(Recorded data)
[Start of Attachment]

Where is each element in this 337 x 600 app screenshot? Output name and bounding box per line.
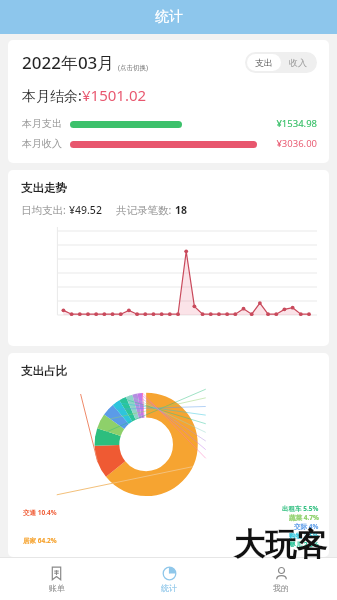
button[interactable]: 收入 — [281, 54, 315, 71]
staticText: 共记录笔数: — [116, 203, 175, 217]
staticText: 18 — [175, 203, 188, 217]
staticText: 交际 4% — [294, 522, 319, 531]
staticText: 统计 — [155, 8, 183, 26]
button[interactable]: 2022年03月 — [22, 51, 148, 74]
staticText: ¥1534.98 — [263, 117, 317, 130]
staticText: (点击切换) — [118, 63, 148, 72]
staticText: 居家 64.2% — [23, 536, 57, 545]
staticText: ¥3036.00 — [263, 137, 317, 150]
staticText: 支出 — [255, 57, 273, 68]
staticText: 本月结余: — [22, 86, 82, 105]
button[interactable]: 账单 — [0, 558, 113, 600]
staticText: 本月支出 — [22, 117, 62, 130]
staticText: 婴儿 2.3% — [289, 540, 319, 547]
button[interactable]: 支出 — [247, 54, 281, 71]
staticText: 2022年03月 — [22, 51, 115, 74]
button[interactable]: 统计 — [113, 558, 225, 600]
staticText: 大玩客 — [234, 525, 327, 564]
staticText: 本月收入 — [22, 137, 62, 150]
staticText: 统计 — [161, 583, 177, 593]
staticText: 蔬菜 4.7% — [289, 513, 319, 522]
staticText: 我的 — [273, 583, 289, 593]
staticText: 支出占比 — [21, 364, 67, 378]
staticText: 收入 — [289, 57, 307, 68]
staticText: 账单 — [49, 583, 65, 593]
staticText: 支出走势 — [21, 181, 67, 195]
staticText: 出租车 5.5% — [282, 504, 319, 513]
staticText: 交通 10.4% — [23, 508, 57, 517]
staticText: 日均支出: — [21, 203, 69, 217]
staticText: ¥1501.02 — [82, 85, 147, 105]
staticText: ¥49.52 — [69, 203, 102, 217]
button[interactable]: 我的 — [225, 558, 337, 600]
staticText: 购物 2.5% — [289, 531, 319, 540]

[End of Attachment]

- [Exercise brief]:
Reproduce each line of the data containing the word "button".

- [Result of the exercise]:
button[interactable]: 收入 — [281, 54, 315, 71]
button[interactable]: 2022年03月 — [22, 51, 148, 74]
button[interactable]: 账单 — [0, 558, 113, 600]
button[interactable]: 支出 — [247, 54, 281, 71]
button[interactable]: 统计 — [113, 558, 225, 600]
button[interactable]: 我的 — [225, 558, 337, 600]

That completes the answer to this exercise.